The dataset Students, which you can find on MOODLE contains information about 24 students from different Statistics classes from my years at Florida Polytechnic. I have chosen the students randomly and divided them into 3 categories based on their letter grade (A, B, C). I also, catalogued their studying habits and exam scores. The column Grade has their grade and the column Gender their gender. The column StudyW is how much they study during each week for the class and the column StudyE is how much they study before an exam according to a questionnaire I administered at regular intervals. The column Book is Y if the students are using the book and N if they don't. The column midterm contains their midterm scores and the column final contains their scores on the final. If you wanted to test if there is a difference in the letter grade between the two genders which test would you use and why?

Chi-square analysis because the variables are categorical.

Two television stations in Baton Rouge conducted a poll to determine the proportion of LSU students that are likely to vote in favor of a new education policy. TV Station A sampled 200 LSU students, whereas TV Station B sampled 2000 LSU students. Both TV stations tested this hypothesis at the same significance and confidence level. (circle) ONE option indicating which scenario is most likely to happen to either TV Station A, TV Station B or the chances are equally likely for either TV station. Explain why. Produce a confidence interval that captures the true [population] proportion:

Equally likely The chance of the confidence interval capturing the true proportion is specified by the confidence level. Because both researchers are using the same confidence level, they have the same chance of capturing the truth.

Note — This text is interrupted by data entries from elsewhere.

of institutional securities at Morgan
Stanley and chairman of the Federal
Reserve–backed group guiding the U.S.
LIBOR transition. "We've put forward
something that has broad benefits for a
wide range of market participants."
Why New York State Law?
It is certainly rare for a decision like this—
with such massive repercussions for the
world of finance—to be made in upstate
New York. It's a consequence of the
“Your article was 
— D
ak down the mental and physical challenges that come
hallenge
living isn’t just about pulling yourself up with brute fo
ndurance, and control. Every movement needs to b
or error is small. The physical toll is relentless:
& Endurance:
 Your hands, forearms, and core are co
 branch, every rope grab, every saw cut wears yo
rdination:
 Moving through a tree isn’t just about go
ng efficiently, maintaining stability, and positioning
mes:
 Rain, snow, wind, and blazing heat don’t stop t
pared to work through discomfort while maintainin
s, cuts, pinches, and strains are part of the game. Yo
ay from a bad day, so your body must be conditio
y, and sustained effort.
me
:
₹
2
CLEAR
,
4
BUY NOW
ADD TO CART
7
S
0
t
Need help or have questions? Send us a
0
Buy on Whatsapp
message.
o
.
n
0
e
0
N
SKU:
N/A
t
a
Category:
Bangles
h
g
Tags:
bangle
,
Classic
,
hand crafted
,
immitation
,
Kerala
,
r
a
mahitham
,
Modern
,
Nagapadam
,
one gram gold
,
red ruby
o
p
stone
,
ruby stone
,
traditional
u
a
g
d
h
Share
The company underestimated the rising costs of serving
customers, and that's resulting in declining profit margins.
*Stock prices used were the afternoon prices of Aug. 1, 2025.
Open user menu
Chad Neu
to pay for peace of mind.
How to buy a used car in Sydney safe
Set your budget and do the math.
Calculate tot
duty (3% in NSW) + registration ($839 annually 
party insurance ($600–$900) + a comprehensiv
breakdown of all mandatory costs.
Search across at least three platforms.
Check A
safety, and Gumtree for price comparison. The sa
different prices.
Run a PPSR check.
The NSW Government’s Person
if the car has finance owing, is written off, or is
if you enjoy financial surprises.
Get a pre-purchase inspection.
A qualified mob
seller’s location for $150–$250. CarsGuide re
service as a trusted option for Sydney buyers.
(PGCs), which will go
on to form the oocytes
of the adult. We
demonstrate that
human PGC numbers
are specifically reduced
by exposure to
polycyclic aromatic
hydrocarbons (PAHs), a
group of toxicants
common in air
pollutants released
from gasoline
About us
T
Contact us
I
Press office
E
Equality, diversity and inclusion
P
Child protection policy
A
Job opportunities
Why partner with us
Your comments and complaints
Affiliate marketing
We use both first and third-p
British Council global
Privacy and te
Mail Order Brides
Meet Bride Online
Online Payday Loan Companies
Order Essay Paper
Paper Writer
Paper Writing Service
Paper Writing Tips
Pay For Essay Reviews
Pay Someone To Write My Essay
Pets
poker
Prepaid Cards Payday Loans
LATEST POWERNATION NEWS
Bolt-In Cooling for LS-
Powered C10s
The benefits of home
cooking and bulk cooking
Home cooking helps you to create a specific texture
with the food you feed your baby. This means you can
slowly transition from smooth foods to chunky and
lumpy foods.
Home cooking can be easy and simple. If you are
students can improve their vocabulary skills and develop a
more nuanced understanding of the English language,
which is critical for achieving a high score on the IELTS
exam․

Two television stations in Baton Rouge conducted a poll to determine the proportion of LSU students that are likely to vote in favor of a new education policy. TV Station A sampled 200 LSU students, whereas TV Station B sampled 2000 LSU students. Both TV stations tested this hypothesis at the same significance and confidence level. (circle) ONE option indicating which scenario is most likely to happen to either TV Station A, TV Station B or the chances are equally likely for either TV station. Explain why. Reject the null hypothesis when it is true:

Equally likely This is the probability of a Type I error, which is the significance level, alpha α. Because both TV stations are using the same significance level, they have the same probability of a Type I error.

If there is a statistically significant difference between two population means, this indicates the difference is large (i.e. of practical significance). True or False? Explain.

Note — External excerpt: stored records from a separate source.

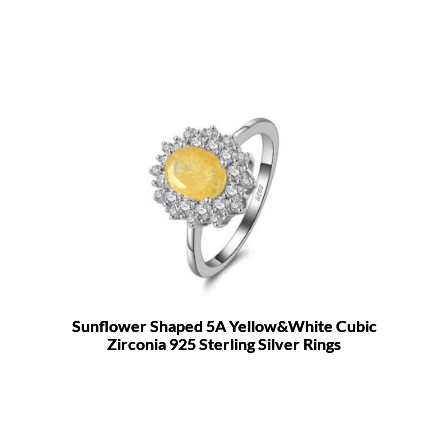
Sunflower Shaped 5A Yellow&White Cubic
Zirconia 925 Sterling Silver Rings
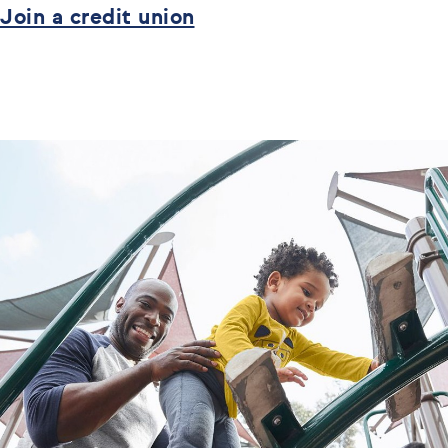
Join a credit union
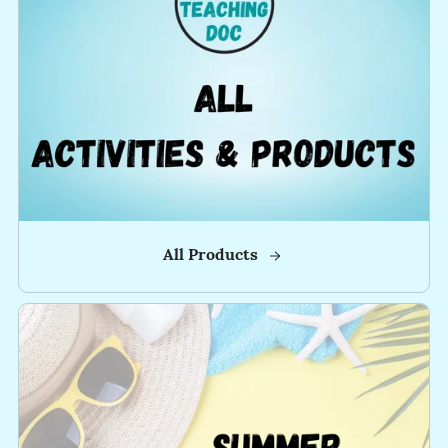
-
-
All Products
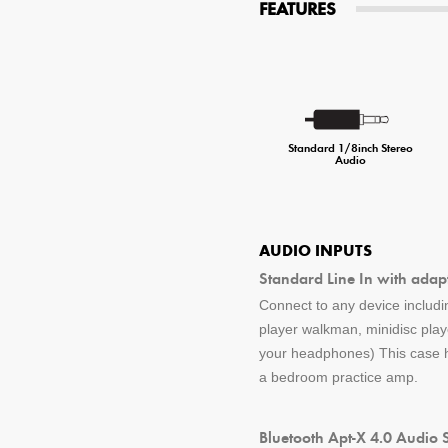
FEATURES
Standard 1/8inch Stereo
Audio
AUDIO INPUTS
Standard Line In with adap
Connect to any device includin
player walkman, minidisc pla
your headphones) This case ha
a bedroom practice amp.
Bluetooth Apt-X 4.0 Audio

False, Hypothesis tests with small effect sizes (low practical significance) can produce very low p-values when you have a large sample size and/or the data have low variability. Consequently, effect sizes that are trivial in the practical sense can be highly statistically significant. Small effect sizes can produce tiny p-values by: 1. You have a very large sample size. As the sample size increases, the hypothesis test gains greater statistical power to detect small effects. With a large enough sample size, the hypothesis test can detect an effect that is so miniscule that it is meaningless in a practical sense. 2. The sample variability is very low. When your sample data have low variability, hypothesis tests can produce more precise estimates of the population's effect. This precision allows the test to detect tiny effects. Statistical significance indicates only that you have sufficient evidence to conclude that an effect exists. It is a mathematical definition that does not know anything about the subject area and what constitutes an important effect.

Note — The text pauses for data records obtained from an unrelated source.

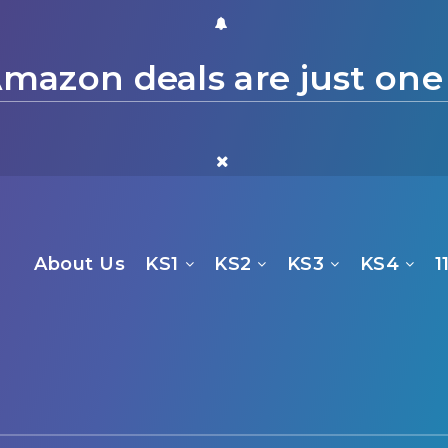
mazon deals are just one
About Us
KS1
KS2
KS3
KS4
1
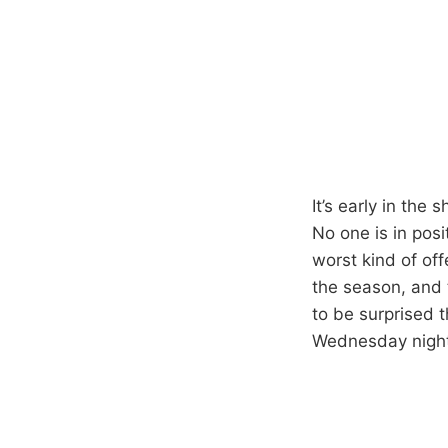
It’s early in the
No one is in posi
worst kind of of
the season, and t
to be surprised 
Wednesday night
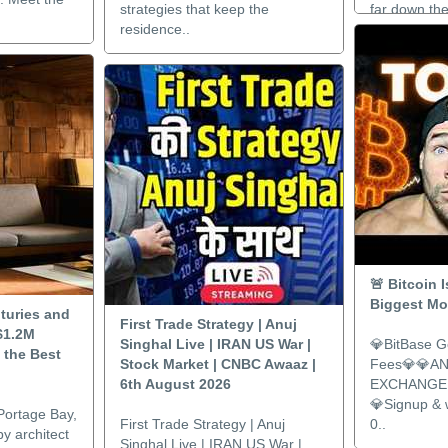
strategies that keep the
far down the
residence..
🚨 Bitcoin 
Biggest Mov
turies and
First Trade Strategy | Anuj
$1.2M
Singhal Live | IRAN US War |
💎BitBase G
 the Best
Stock Market | CNBC Awaaz |
Fees💎💎A
6th August 2026
EXCHANGE 
💎Signup &
Portage Bay,
First Trade Strategy | Anuj
0..
y architect
Singhal Live | IRAN US War |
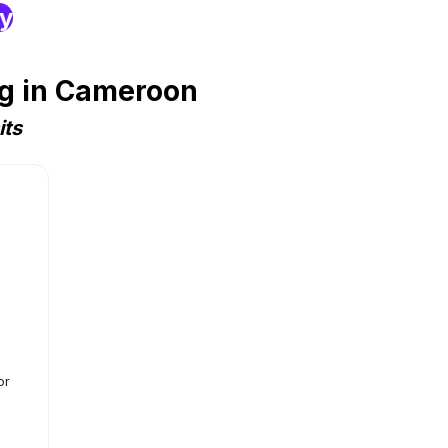
ry
ng in Cameroon
its
or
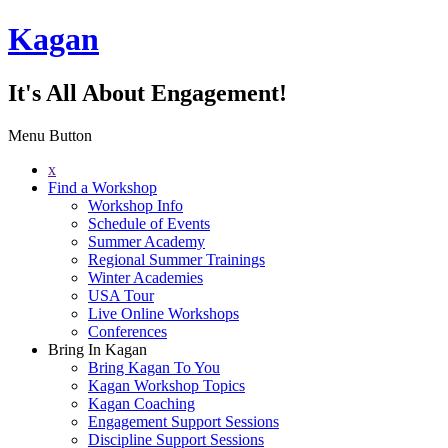
Kagan
It's All About Engagement!
Menu Button
x
Find a Workshop
Workshop Info
Schedule of Events
Summer Academy
Regional Summer Trainings
Winter Academies
USA Tour
Live Online Workshops
Conferences
Bring In Kagan
Bring Kagan To You
Kagan Workshop Topics
Kagan Coaching
Engagement Support Sessions
Discipline Support Sessions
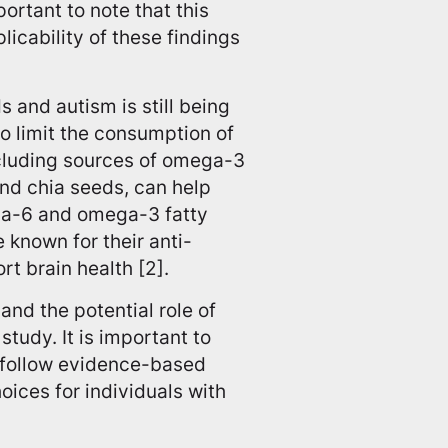
ortant to note that this
icability of these findings
 and autism is still being
o limit the consumption of
ncluding sources of omega-3
 and chia seeds, can help
ga-6 and omega-3 fatty
 known for their anti-
t brain health [2].
nd the potential role of
tudy. It is important to
d follow evidence-based
ces for individuals with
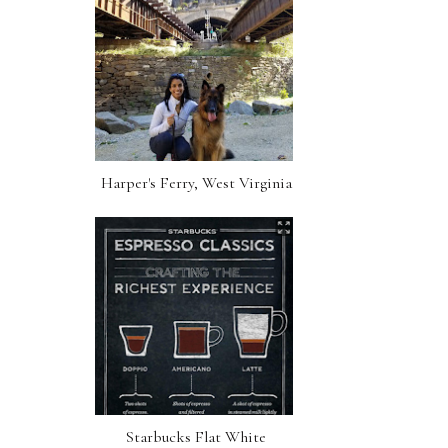
Harper's Ferry, West Virginia
Starbucks Flat White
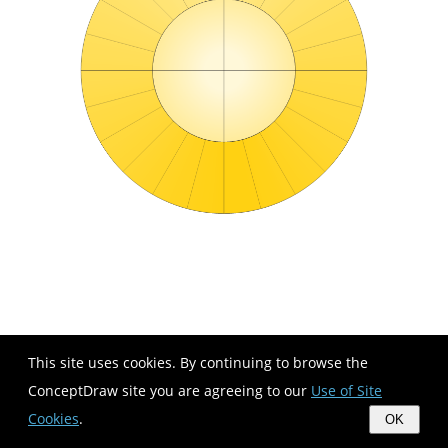
This site uses cookies. By continuing to browse the
ConceptDraw site you are agreeing to our
Use of Site
Cookies
.
OK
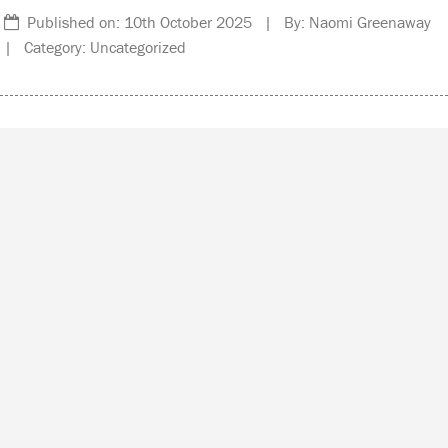
Published on: 10th October 2025 | By: Naomi Greenaway
| Category: Uncategorized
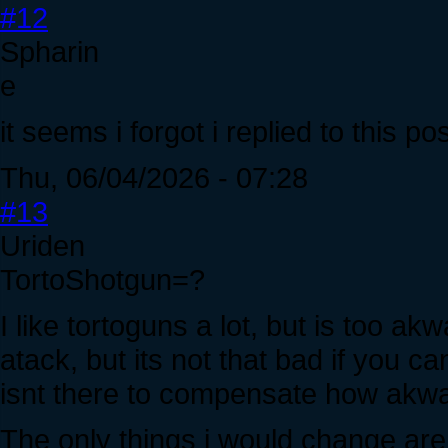
#12
Spharin
e
it seems i forgot i replied to this po
Thu, 06/04/2026 - 07:28
#13
Uriden
TortoShotgun=?
I like tortoguns a lot, but is too a
atack, but its not that bad if you
isnt there to compensate how akwa
The only things i would change are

The null hypothesis of Ho: X̄ = 0 is a correct way to state the null hypothesis. True or False? Why?

False, X̄ will vary from sample to sample and almost never equal 0 while µ is fixed (since µ is a population parameter). The purpose of hypothesis testing is to determine whether there is enough statistical evidence collected from a sample in favor of a certain belief, or hypothesis, about a parameter. Since we collect X̄ (a sample statistics) to make inference on µ (a population parameter) in hypothesis testing, we MUST set our null and alternative hypothesis in terms of µ. A valid null hypothesis would be Ho: µ = 0.

If I am interested in testing Ho: µ = 0 versus Ha: µ ≠ 0 and collected a sample average and constructed a 95% confidence interval of [-2.23,4.47], I would reject the null hypothesis at an alpha = 0.05 level since my confidence interval contains negative and positive values. True or False? Explain.

False, a confidence interval from X̄ gives a range plausible value for µ. In particular, a 95% confidence interval gives all values of µ that would NOT be rejected at the alpha = (1-0.95) level. Since 0 is contained in the 95% confidence interval and alpha = 0.05, we would not reject Ho.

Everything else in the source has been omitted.